La retorica renziana, peraltro affatto originale rispetto ai nostri ultimi decenni, viene ulteriormente confutata, a suon di dati oggettivi alla mano, anche dagli esperti della Banca d’Italia.
Il supposto aumento di contratti di lavoro a tempo indeterminato che il toscano afferma derivi dall’applicazione del Jobs-act (giova ricordare che trattasi di una riforma del lavoro, che ha assunto questa affascinante, astuta denominazione…), in realtà non è altro, più semplicemente, che il frutto degli incentivi fiscali che il governo eroga alle aziende che assumono.
Così nel 2015, si afferma nello studio dei ricercatori, gli incentivi del governo hanno spinto a trasformare rapporti di lavoro precari o “atipici” in contratti di lavoro a tempo indeterminato “a tutele crescenti” e questo ha determinato quasi totalmente il marginale aumento dell’occupazione registrato.

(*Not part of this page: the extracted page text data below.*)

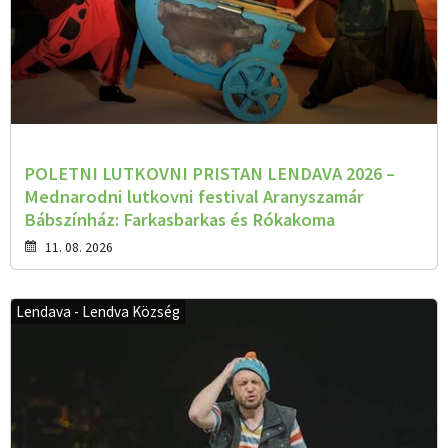
POLETNI LUTKOVNI PRISTAN LENDAVA 2026 –
Mednarodni lutkovni festival Aranyszamár
Bábszínház: Farkasbarkas és Rókakoma
11. 08. 2026
Lendava - Lendva Község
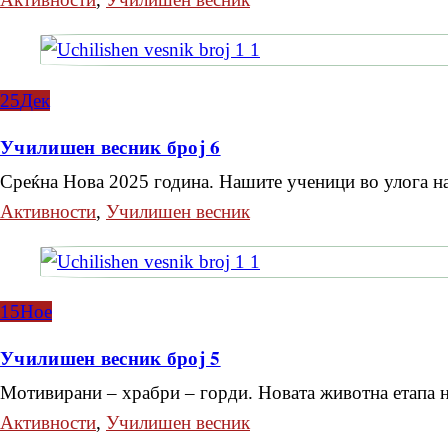
25
Дек
Училишен весник број 6
Среќна Нова 2025 година. Нашите ученици во улога 
Активности
,
Училишен весник
15
Ное
Училишен весник број 5
Мотивирани – храбри – горди. Новата животна етапа
Активности
,
Училишен весник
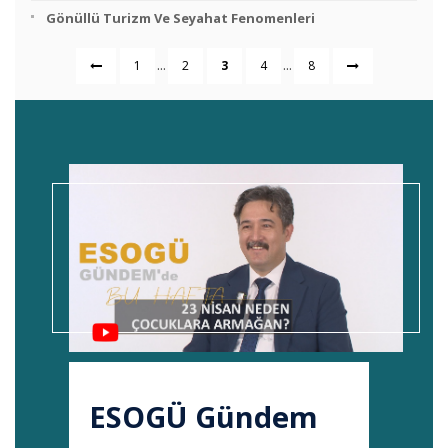
Gönüllü Turizm Ve Seyahat Fenomenleri
...
...
1
2
3
4
8
ESOGÜ Gündem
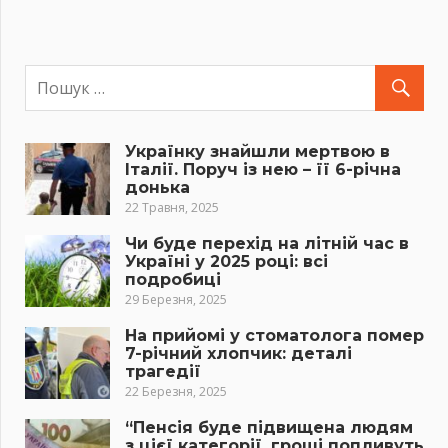
Українку знайшли мертвою в
Італії. Поруч із нею – її 6-річна
донька
22 Травня, 2025
Чи буде перехід на літній час в
Україні у 2025 році: всі
подробиці
29 Березня, 2025
На прийомі у стоматолога помер
7-річний хлопчик: деталі
трагедії
22 Березня, 2025
“Пенсія буде підвищена людям
з цієї категорії, гроші попливуть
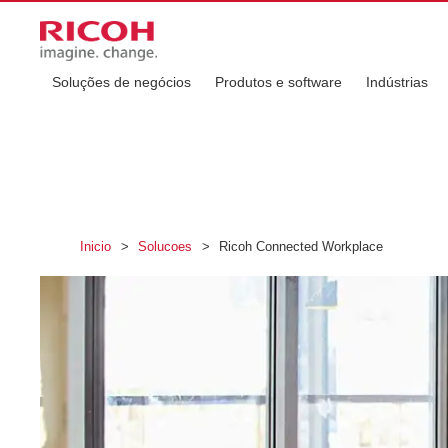
Soluções de negócios
Produtos e software
Indústrias
Inicio
>
Solucoes
>
Ricoh Connected Workplace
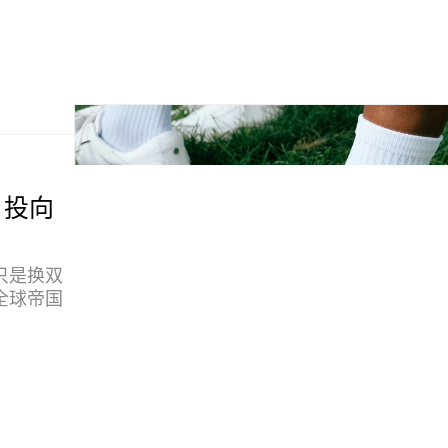
y 投向
 不只是换双
全球帝国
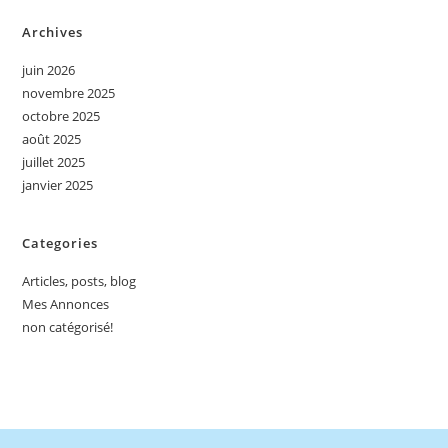
Archives
juin 2026
novembre 2025
octobre 2025
août 2025
juillet 2025
janvier 2025
Categories
Articles, posts, blog
Mes Annonces
non catégorisé!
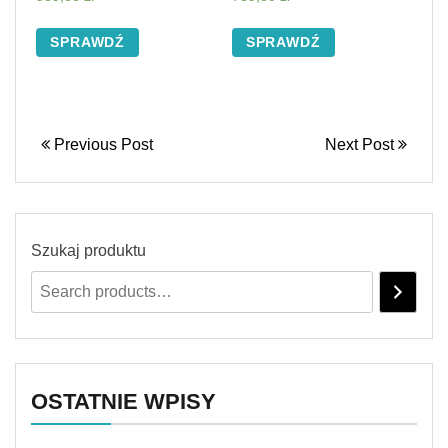
SPRAWDŹ
SPRAWDŹ
Previous Post
Next Post
Szukaj produktu
OSTATNIE WPISY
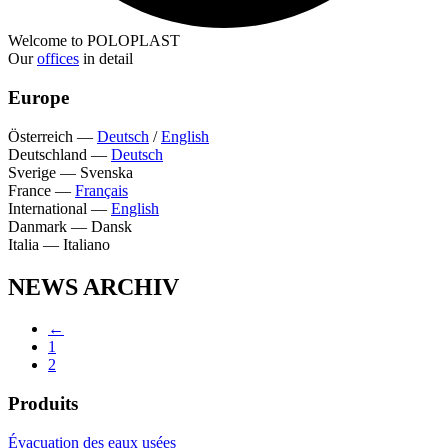
Welcome to POLOPLAST
Our
offices
in detail
Europe
Österreich
—
Deutsch
/
English
Deutschland
—
Deutsch
Sverige
—
Svenska
France
—
Français
International
—
English
Danmark
—
Dansk
Italia
—
Italiano
NEWS ARCHIV
←
1
2
Produits
Évacuation des eaux usées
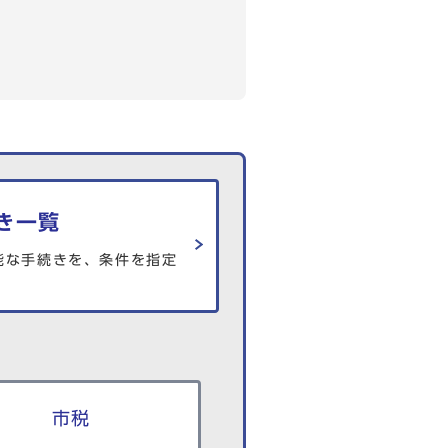
き一覧
能な手続きを、条件を指定
市税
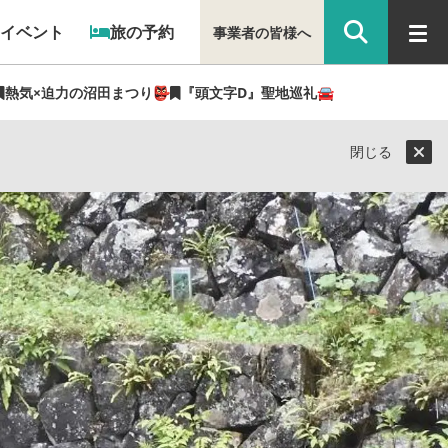
イベント
旅の予約
事業者の皆様へ
熱気×迫力の沼田まつり👺
『頭文字D』聖地巡礼🚘
ライター（ぐん記者）】
閉じる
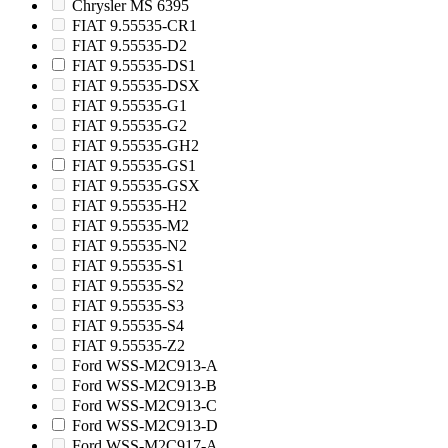
Chrysler MS 6395
FIAT 9.55535-CR1
FIAT 9.55535-D2
FIAT 9.55535-DS1
FIAT 9.55535-DSX
FIAT 9.55535-G1
FIAT 9.55535-G2
FIAT 9.55535-GH2
FIAT 9.55535-GS1
FIAT 9.55535-GSX
FIAT 9.55535-H2
FIAT 9.55535-M2
FIAT 9.55535-N2
FIAT 9.55535-S1
FIAT 9.55535-S2
FIAT 9.55535-S3
FIAT 9.55535-S4
FIAT 9.55535-Z2
Ford WSS-M2C913-A
Ford WSS-M2C913-B
Ford WSS-M2C913-C
Ford WSS-M2C913-D
Ford WSS-M2C917-A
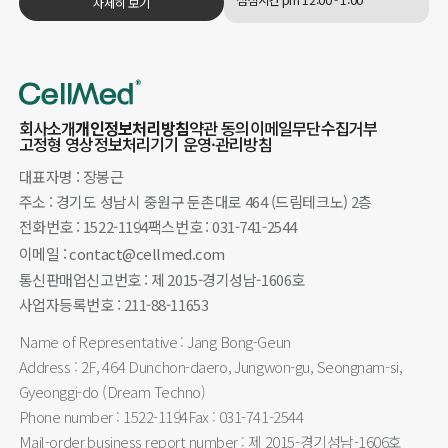
점심시간 pm 12:00 - 1:00
자세히 보기
회사소개
개인정보처리방침
약관 동의
이메일무단수집거부
고정형 영상정보처리기기 운영·관리방침
대표자명 : 장봉근
주소 : 경기도 성남시 중원구 둔촌대로 464 (드림테크노) 2층
전화번호 : 1522-1194
팩스번호 : 031-741-2544
이메일 : contact@cellmed.com
통신판매업신고번호 : 제 2015-경기성남-1606호
사업자등록번호 : 211-88-11653
Name of Representative : Jang Bong-Geun
Address : 2F, 464 Dunchon-daero, Jungwon-gu, Seongnam-si,
Gyeonggi-do (Dream Techno)
Phone number : 1522-1194
Fax : 031-741-2544
Mail-order business report number : 제 2015-경기성남-1606호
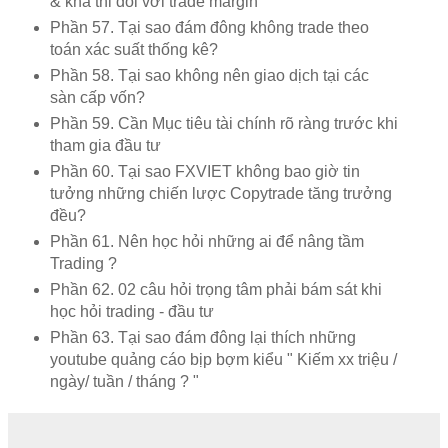
& khả thi đối với trade margin
Phần 57. Tại sao đám đông không trade theo
toán xác suất thống kê?
Phần 58. Tại sao không nên giao dịch tại các
sàn cấp vốn?
Phần 59. Cần Mục tiêu tài chính rõ ràng trước khi
tham gia đầu tư
Phần 60. Tại sao FXVIET không bao giờ tin
tưởng những chiến lược Copytrade tăng trưởng
đều?
Phần 61. Nên học hỏi những ai để nâng tầm
Trading ?
Phần 62. 02 câu hỏi trọng tâm phải bám sát khi
học hỏi trading - đầu tư
Phần 63. Tại sao đám đông lại thích những
youtube quảng cáo bịp bợm kiểu " Kiếm xx triệu /
ngày/ tuần / tháng ? "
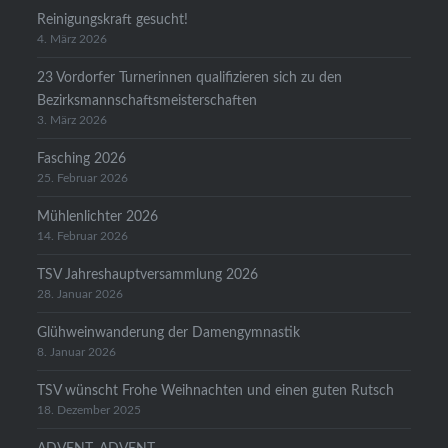
Reinigungskraft gesucht!
4. März 2026
23 Vordorfer Turnerinnen qualifizieren sich zu den
Bezirksmannschaftsmeisterschaften
3. März 2026
Fasching 2026
25. Februar 2026
Mühlenlichter 2026
14. Februar 2026
TSV Jahreshauptversammlung 2026
28. Januar 2026
Glühweinwanderung der Damengymnastik
8. Januar 2026
TSV wünscht Frohe Weihnachten und einen guten Rutsch
18. Dezember 2025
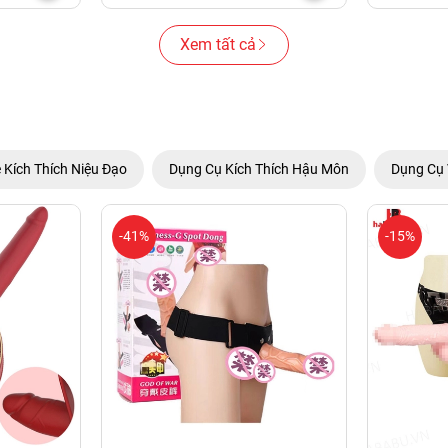
Xem tất cả
 Kích Thích Niệu Đạo
Dụng Cụ Kích Thích Hậu Môn
Dụng Cụ 
-41%
-15%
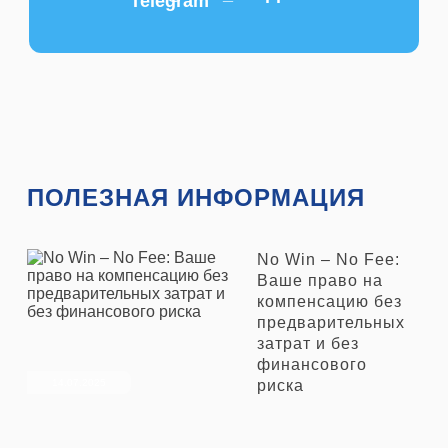
свяжется
с Вами, а
пока
может
быть вам
будет
интересно
ПОЛЕЗНАЯ ИНФОРМАЦИЯ
Б
Л
No Win – No Fee:
О
Ваше право на
Г
компенсацию без
предварительных
И
затрат и без
С
финансового
Т
риска
14.07.2025
О
Р
И
И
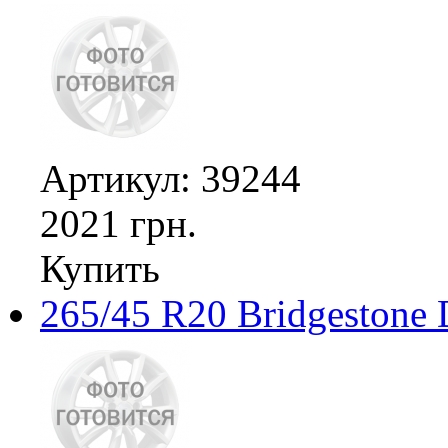
Артикул: 39244
2021 грн.
Купить
265/45 R20 Bridgestone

Quanto all’effetto del Jobs-act, i ricercatori della Banca d’Italia affermano che di questo aumento, seppur marginale, tale misura del Governo ha influito soltanto per l’1%.
Che vuol dire tutto cio? Sintetizzando si può affermare senza ombra di dubbio che gli effetti dei provvedimenti riconducibili al Jobs-act, maggiore flessibilità, riduzione dei salari, restringimento dei diritti dei lavoratori e libertà di licenziare attraverso l’abolizione dell’art. 18, hano prodotto soltanto maggiori guadagni per le aziende ed un controllo sociale ancor più repressivo nei confronti di chi lavora.
Gli effetti degli incentivi caleranno quest’anno ed il prossimo e quindi ancor minore sarà l’incremento dell’occupazione, per annullarsi poi al termine del 2017?
Questo dato vuol dire che l’economia in Italia non va ancora e che conseguentemente di occupazione aggiuntiva non se ne parla.
Il mio non vuole essere un messaggio di non-speranza, ambisce solo a mettere tutti in guardia.